In reply to: Ankit Kumar Pandey (#1)

Re: [PATCH] Teach planner to further optimize sort in distinct

On Wed, 18 Jan 2023 at 08:27, Ankit Kumar Pandey <itsankitkp@gmail.com> wrote:

There is bit confusion in wording here:

"returns a List of pathkeys
which are in keys1 but not in keys2 and NIL if keys2 has a pathkey
that does not exist as a pathkey in keys1."

You mean extract common keys without ordering right?

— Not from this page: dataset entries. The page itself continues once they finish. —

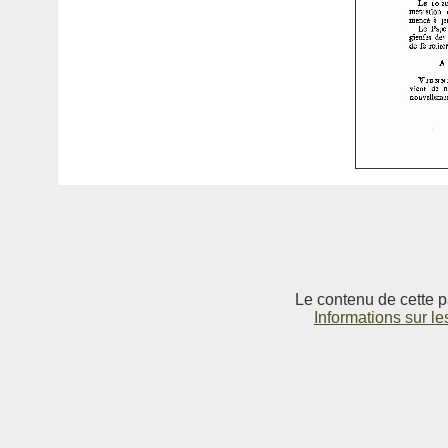
Le contenu de cette p
Informations sur le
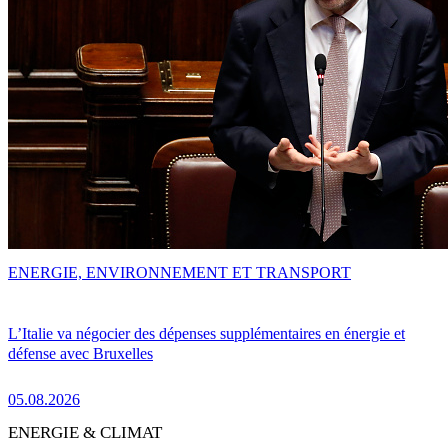
ENERGIE, ENVIRONNEMENT ET TRANSPORT
L’Italie va négocier des dépenses supplémentaires en énergie et
défense avec Bruxelles
05.08.2026
ENERGIE & CLIMAT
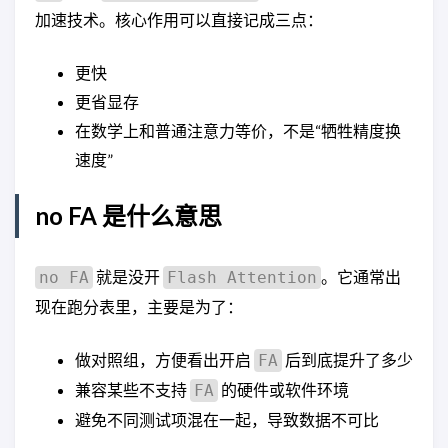
加速技术。核心作用可以直接记成三点：
更快
更省显存
在数学上和普通注意力等价，不是“牺牲精度换
速度”
no FA 是什么意思
就是没开
。它通常出
no FA
Flash Attention
现在跑分表里，主要是为了：
做对照组，方便看出开启
后到底提升了多少
FA
兼容某些不支持
的硬件或软件环境
FA
避免不同测试项混在一起，导致数据不可比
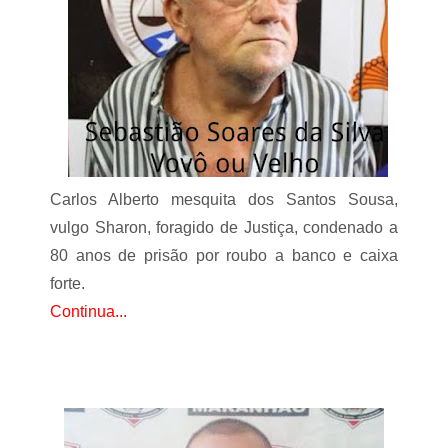
o
E
d
i
v
a
l
d
o
H
o
Carlos Alberto mesquita dos Santos Sousa,
l
a
vulgo Sharon, foragido de Justiça, condenado a
n
80 anos de prisão por roubo a banco e caixa
d
a
forte.
J
Continua...
r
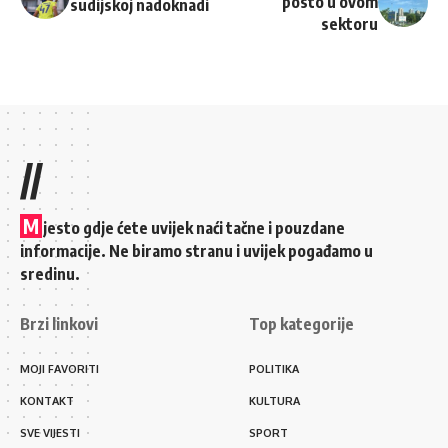
posto u ovom
sudijskoj nadoknadi
sektoru
//
M
jesto gdje ćete uvijek naći tačne i pouzdane
informacije. Ne biramo stranu i uvijek pogađamo u
sredinu.
Brzi linkovi
Top kategorije
MOJI FAVORITI
POLITIKA
KONTAKT
KULTURA
SVE VIJESTI
SPORT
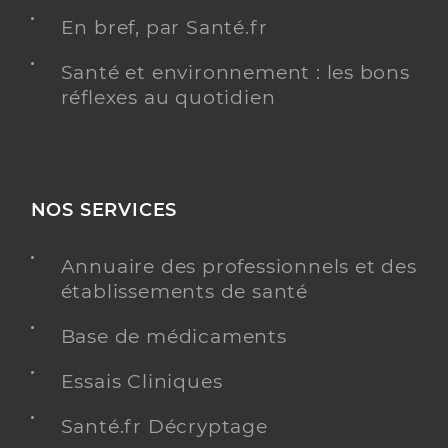
En bref, par Santé.fr
Santé et environnement : les bons
réflexes au quotidien
NOS SERVICES
Annuaire des professionnels et des
établissements de santé
Base de médicaments
Essais Cliniques
Santé.fr Décryptage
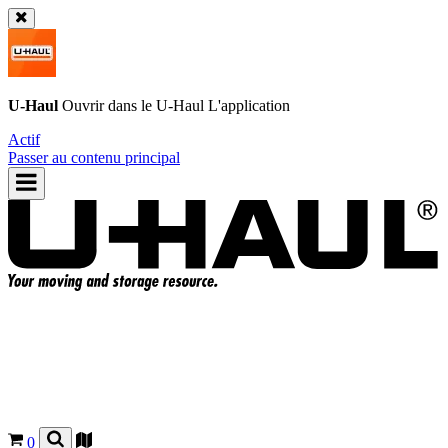
U-Haul
Ouvrir dans le
U-Haul
L'application
Actif
Passer au contenu principal
0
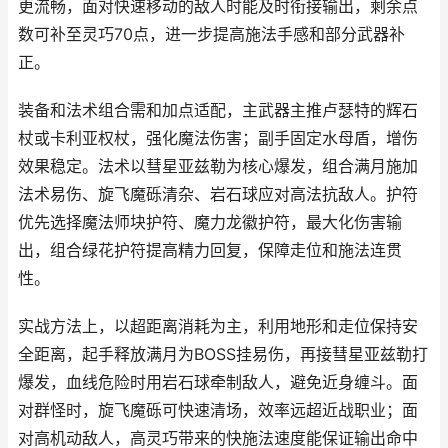
更流畅，面对快速移动的敌人时能及时衔接输出，剩余点
数可补至灵巧70点，进一步提高施法手感和部分武器补
正。
装备和法术组合需和加点适配，主武器主推卢瑟特的辉石
杖或卡利亚权杖，强化魔法伤害；副手固定水母盾，增伤
效果稳定。法术以彗星亚兹勒为核心爆发，组合满月施加
法术易伤、旋飞魔砾清杂、岩石球应对高法抗敌人。护符
优先选择魔法师块护符、魔力龙徽护符，最大化伤害输
出，组合绿花护符提高精力回复，保障走位和施法连贯
性。
实战方法上，以超距离消耗为主，利用地形和走位保持安
全距离，起手释放满月为BOSS挂易伤，再接彗星亚兹勒打
爆发，血线危险时用岩石球牵制敌人，避免近身缠斗。面
对群怪时，旋飞魔砾可快速清场，效率远超近战职业；面
对高机动敌人，高灵巧带来的快施法速度能保证输出命中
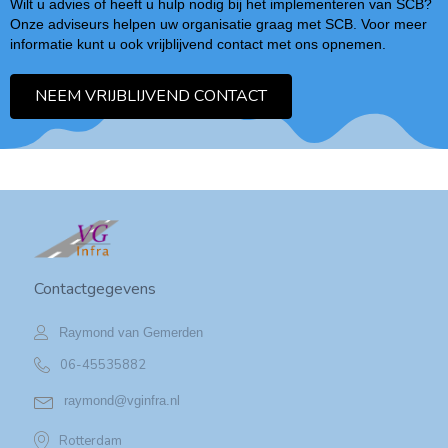
Wilt u advies of heeft u hulp nodig bij het implementeren van SCB?
Onze adviseurs helpen uw organisatie graag met SCB. Voor meer
informatie kunt u ook vrijblijvend contact met ons opnemen.
NEEM VRIJBLIJVEND CONTACT
Contactgegevens
Raymond van Gemerden
06-45535882
raymond@vginfra.nl
Rotterdam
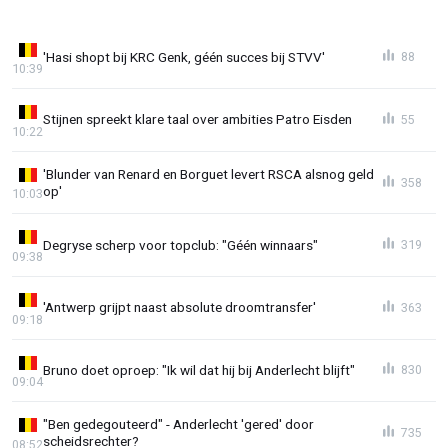
'Hasi shopt bij KRC Genk, géén succes bij STVV'
88
10:39
Stijnen spreekt klare taal over ambities Patro Eisden
55
10:22
'Blunder van Renard en Borguet levert RSCA alsnog geld
358
op'
10:03
Degryse scherp voor topclub: "Géén winnaars"
319
09:38
'Antwerp grijpt naast absolute droomtransfer'
363
09:18
Bruno doet oproep: "Ik wil dat hij bij Anderlecht blijft"
830
09:04
"Ben gedegouteerd" - Anderlecht 'gered' door
735
scheidsrechter?
08:52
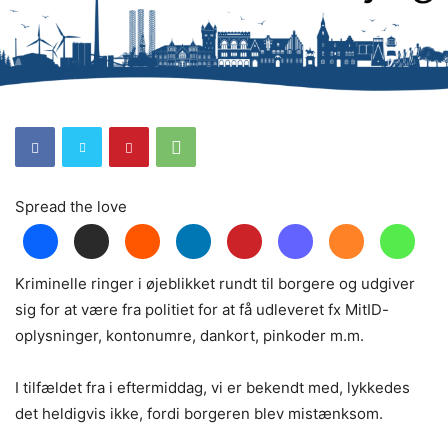
Spread the love
Kriminelle ringer i øjeblikket rundt til borgere og udgiver
sig for at være fra politiet for at få udleveret fx MitID-
oplysninger, kontonumre, dankort, pinkoder m.m.
I tilfældet fra i eftermiddag, vi er bekendt med, lykkedes
det heldigvis ikke, fordi borgeren blev mistænksom.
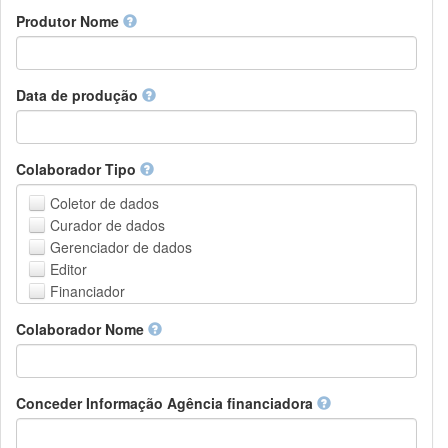
Amharic
urn
Produtor Nome
Arabic
DASH-NRS
Aragonese
Armenian
Assamese
Data de produção
Avaric
Avestan
Aymara
Colaborador Tipo
Azerbaijani
Bambara
Coletor de dados
Bashkir
Curador de dados
Basque
Gerenciador de dados
Belarusian
Editor
Bengali, Bangla
Financiador
Bihari
Instituição de Hospedagem
Colaborador Nome
Bislama
Líder do projeto
Bosnian
Gerente de projetos
Breton
Membro do projeto
Bulgarian
Pessoa Relacionada
Conceder Informação Agência financiadora
Burmese
Pesquisador
Catalan,Valencian
Grupo de Pesquisa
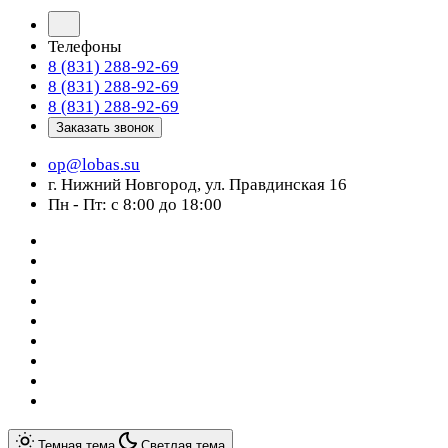
Телефоны
8 (831) 288-92-69
8 (831) 288-92-69
8 (831) 288-92-69
Заказать звонок
op@lobas.su
г. Нижний Новгород, ул. Правдинская 16
Пн - Пт: с 8:00 до 18:00
Темная тема
Светлая тема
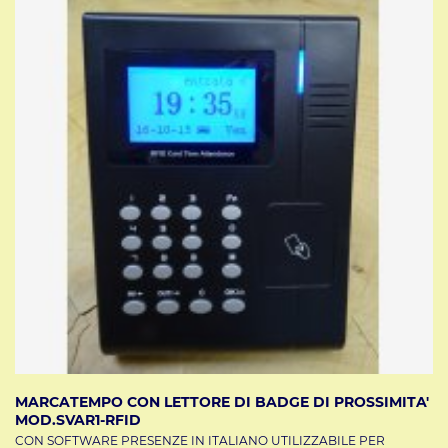
MARCATEMPO CON LETTORE DI BADGE DI PROSSIMITA'
MOD.SVAR1-RFID
CON SOFTWARE PRESENZE IN ITALIANO UTILIZZABILE PER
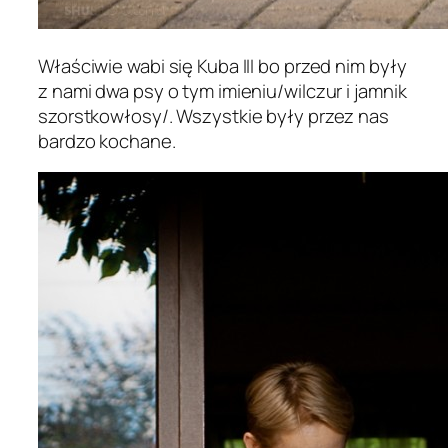
Właściwie wabi się Kuba III bo przed nim były
z nami dwa psy o tym imieniu/wilczur i jamnik
szorstkowłosy/. Wszystkie były przez nas
bardzo kochane.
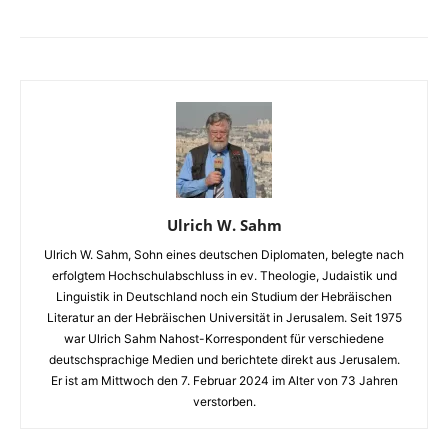
Ulrich W. Sahm
Ulrich W. Sahm, Sohn eines deutschen Diplomaten, belegte nach
erfolgtem Hochschulabschluss in ev. Theologie, Judaistik und
Linguistik in Deutschland noch ein Studium der Hebräischen
Literatur an der Hebräischen Universität in Jerusalem. Seit 1975
war Ulrich Sahm Nahost-Korrespondent für verschiedene
deutschsprachige Medien und berichtete direkt aus Jerusalem.
Er ist am Mittwoch den 7. Februar 2024 im Alter von 73 Jahren
verstorben.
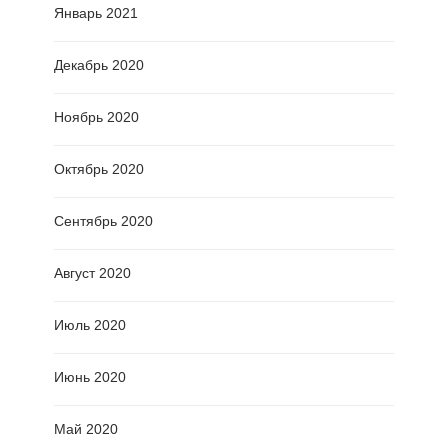
Январь 2021
Декабрь 2020
Ноябрь 2020
Октябрь 2020
Сентябрь 2020
Август 2020
Июль 2020
Июнь 2020
Май 2020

I think you should write a function like:

bool pathkeys_count_contained_in_unordered(List *keys1, List *keys2,
List **reorderedkeys, int *n_common)

which works very similarly to pathkeys_count_contained_in, but
populates *reorderedkeys so it contains all of the keys in keys1, but
put the matching ones in the same order as they are in keys2. If you
find a keys2 that does not exist in keys1 then just add the additional
unmatched keys1 keys to *reorderedkeys. Set *n_common to the number
of common keys excluding any that come after a key2 key that does not
exist as a key1 key.

You can just switch to using that function in
create_final_distinct_paths(). You'll need to consider if the query is
a DISTINCT ON query and not try the unordered version of the function
in that case.

I also just noticed that in build_index_paths() we'll leave the index
path's pathkeys empty if we deem the pathkeys as useless. I'm not
sure what the repercussions of setting those to the return value of
build_index_pathkeys() if useful_pathkeys is otherwise empty. It's
possible that truncate_useless_pathkeys() needs to be modified to
check if the pathkeys might be useful for DISTINCT, but now that I see
we don't populate the IndexPath's pathkeys when we deem them not
useful makes me wonder if this entire patch is a good idea. When I
thought about it I assumed that we always set IndexPath's pathkeys to
whatever (if any) sort order that the index provides.

David

Ankit Kumar Pandey

itsankitkp@gmail.com

almost 3 years ago

In reply to: David Rowley (#2)

1 attachment(s)

Re: [PATCH] Teach planner to further optimize sort in distinct

On 19/01/23 18:49, David Rowley wrote:

I think you should write a function like:

bool pathkeys_count_contained_in_unordered(List *keys1, List *keys2,
List **reorderedkeys, int *n_common)

which works very similarly to pathkeys> _count_contained_in, but
populates *reorderedkeys so it contains all of the keys in keys1, but
put the matching ones in the same order as they are in keys2. If you
find a keys2 that does not exist in keys1 then just add the additional
unmatched keys1 keys to *reorderedkeys. Set *n_common to the number
of common keys excluding any that come after a key2 key that does not
exist as a key1 key.

You can just switch to using that function in
create_final_distinct_paths(). You'll need to consider if the query is
a DISTINCT ON query and not try the unordered version of the function
in that case.

Tried this, it worked as expected. Tests are green as well.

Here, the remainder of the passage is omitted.